Imagen tomada desde el Barranco de Moya. / Juan Carlos Alonso

Toma de tierra

«Cuando veo todo el daño que la gente es capaz de hacer simplemente desde la pantalla de su 'smartphone' pienso que probablemente no haya mejor plan en el mundo que intentar pillar una butaca en un bar al que no llegue la cobertura»

David Ojeda
DAVID OJEDA

Existe un pequeño rincón en Moya que se llama La Trastienda. No tienen cobertura para el teléfono móvil pero sí unas caballas cojonudas y la suficiente contingencia de vino para salvaguardar el fuerte. Hay días en los que no hace falta más y la simple convivencia en sus barriles permite a uno retirarse a sus aposentos con la firme idea de que el mundo continuará allí mañana a pesar de que el suelo se 'movía' bajos los pies durante el camino a casa.

Moya es el pueblo de mis abuelos y en el que mi padre resultó herido cuando de niño quiso torear una gallina con una hoz y un periódico. Un lugar en el que todavía el tiempo se detiene cuando uno ve llegar, por ejemplo a La Trastienda, a distintas generaciones fluyendo en comunidad desde la infancia. Grupos de amigos cosidos durante la madurez que hoy siguen haciendo del acto de compartir una ceremonia que a veces en la ciudad se diluye por la velocidad de los días y la sombra del cemento.

Es una toma de tierra necesaria. Como lo será para muchos urbanitas el pueblo en el que se empezó a bifurcar su árbol genealógico como si fuera la primera página de 'Cien años de soledad' entre aurelianos y josé arcadios. Pueblos de nuestra isla en el que los días parecen más largos, que ocultan tras los visillos sus tormentos, pero que aún hoy ofrecen una forma de afrontar la vida algo más reposada.

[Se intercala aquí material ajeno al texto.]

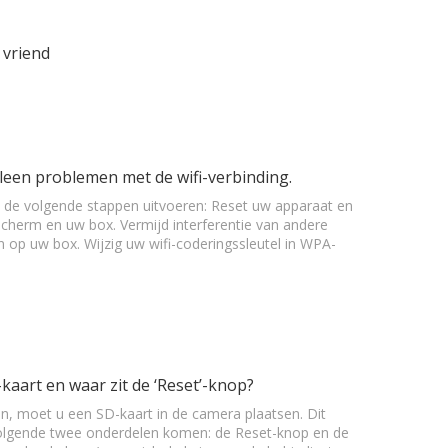
 vriend
leen problemen met de wifi-verbinding.
 u de volgende stappen uitvoeren: Reset uw apparaat en
scherm en uw box. Vermijd interferentie van andere
 in op uw box. Wijzig uw wifi-coderingssleutel in WPA-
kaart en waar zit de ‘Reset’-knop?
, moet u een SD-kaart in de camera plaatsen. Dit
de volgende twee onderdelen komen: de Reset-knop en de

Moya tiene problemas de cobertura que van mucho más allá de La Trastienda. Pero cuando veo todo el daño que la gente es capaz de hacer simplemente desde la pantalla de su 'smartphone' de última generación pienso que probablemente no haya mejores planes en el mundo que intentar pillar una butaca en un bar al que no llegue la cobertura. Tomar aire y mirar la senda de Doramas y pensar, que pese a todo, el mundo seguirá allí mañana.